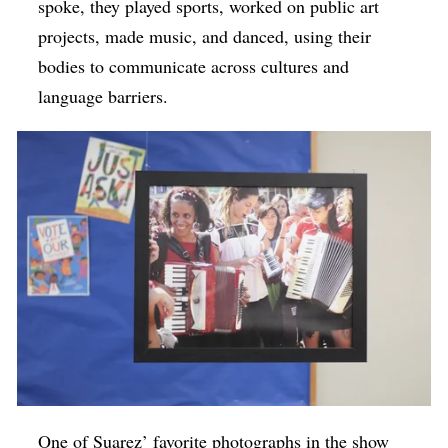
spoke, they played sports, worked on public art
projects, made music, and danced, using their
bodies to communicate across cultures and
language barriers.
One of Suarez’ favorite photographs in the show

○ ○ ○

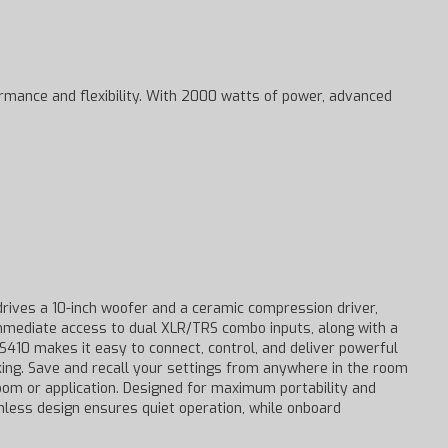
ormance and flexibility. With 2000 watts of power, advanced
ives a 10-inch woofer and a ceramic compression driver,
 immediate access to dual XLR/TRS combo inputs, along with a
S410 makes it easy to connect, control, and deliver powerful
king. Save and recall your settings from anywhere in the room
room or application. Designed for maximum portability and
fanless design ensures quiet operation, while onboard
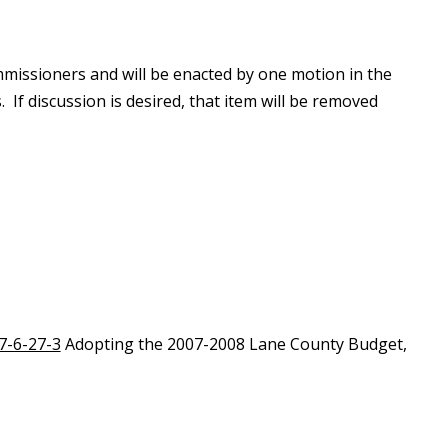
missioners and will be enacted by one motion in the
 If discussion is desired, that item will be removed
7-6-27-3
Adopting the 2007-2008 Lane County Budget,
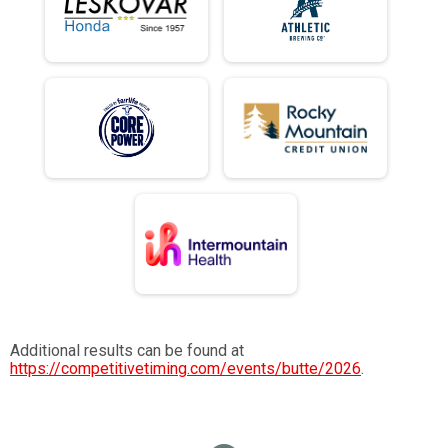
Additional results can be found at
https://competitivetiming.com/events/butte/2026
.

○ ○ ○

> [Goal of the exercise] Each line in the data where the string "room" occurs should be identified and copied.

> [Solution below]
king. Save and recall your settings from anywhere in the room
room or application. Designed for maximum portability and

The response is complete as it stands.